Home > Business, Leadership, Usability > What can we learn from coffee?

What can we learn from coffee?

I’ve previously been posting a thought about using The Ultimate Question to show the value in quality. The Ultimate Question is “Would you recommend X to a friend”?

I believe that slipping quality might not drive current customers away but prevent customers from recommending a product. For example, changing a financial system is a hazzle, so those annoying errors which you learnt to live with might not make you switch, but when your friend starts a new business you cannot recommend the system.

I just read Wired To Care. It just happened that I found the book on Audible and thought, why not? I thought it would be one of those nonsense books (or rather all sense books) which already says what you know, they state the obvious. But this is far from true when it comes to this book. Filled with real stories and examples, it presents the not so obvious cases.Like with the coffee industry in the USA.

You probably have already heard this if you’re from the US, but for a Swedish gal, this was news.

Coffee was a well tasting, high quality product in the 1950’s. And then a chill fell over the coffee fields in Brazil and the price of high quality beans sky rocketed. So, what to do?

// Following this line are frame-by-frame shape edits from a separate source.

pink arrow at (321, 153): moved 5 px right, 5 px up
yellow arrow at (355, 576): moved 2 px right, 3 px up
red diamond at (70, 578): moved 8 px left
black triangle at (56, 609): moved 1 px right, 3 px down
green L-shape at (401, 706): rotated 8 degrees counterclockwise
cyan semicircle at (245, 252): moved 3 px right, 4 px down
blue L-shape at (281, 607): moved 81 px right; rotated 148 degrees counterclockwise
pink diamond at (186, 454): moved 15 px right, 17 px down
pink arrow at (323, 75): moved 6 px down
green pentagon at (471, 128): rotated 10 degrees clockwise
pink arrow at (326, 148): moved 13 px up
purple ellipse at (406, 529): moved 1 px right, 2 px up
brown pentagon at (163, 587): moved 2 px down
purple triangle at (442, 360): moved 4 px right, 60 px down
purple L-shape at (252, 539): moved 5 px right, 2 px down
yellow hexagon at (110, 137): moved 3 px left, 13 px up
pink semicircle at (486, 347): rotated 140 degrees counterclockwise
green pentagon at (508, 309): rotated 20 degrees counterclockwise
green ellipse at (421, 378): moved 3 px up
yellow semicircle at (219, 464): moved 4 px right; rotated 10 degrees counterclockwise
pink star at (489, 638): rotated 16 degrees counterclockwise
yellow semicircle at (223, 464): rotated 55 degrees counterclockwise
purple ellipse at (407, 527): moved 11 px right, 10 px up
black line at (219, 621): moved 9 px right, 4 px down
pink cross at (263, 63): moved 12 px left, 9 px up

Maxwell learnt that customers were not prepared to pay the new price, so what they found was that if they added a tiny percent of lower quality beans, the customers didn’t know the difference and they could lower prices. Wonderful. But the upcoming year, they wanted to cut prices even more, tested a blend with slightly lowered quality and since the customers didn’t mind, they were on a slippery slope. After many years, Maxwell found that they didn’t get any new customers. The young turned away from coffee. But their customer evaluation showed that the customers liked the blend and were not prepared to pay more.

But then came Starbucks. They realized that the old customers had slowly learnt to cope with the failing quality and they were not prepared to pay more. But the new customers hadn’t learnt to handle the change and were baffled by their parents drinking this vile coffee. They were not prepared to pay little for crap.

Thinking that lowering the quality when the customers accept it is probably a bad idea, but it’s easy to walk that path. To think that they don’t mind? Why bother with that pixel? It probably don’t mean anything for the user if the system becomes a couple of seconds slower. It’s all those many, smart decisions which makes that horrible coffee, while someone else with pride can present a prime product and even charge for it.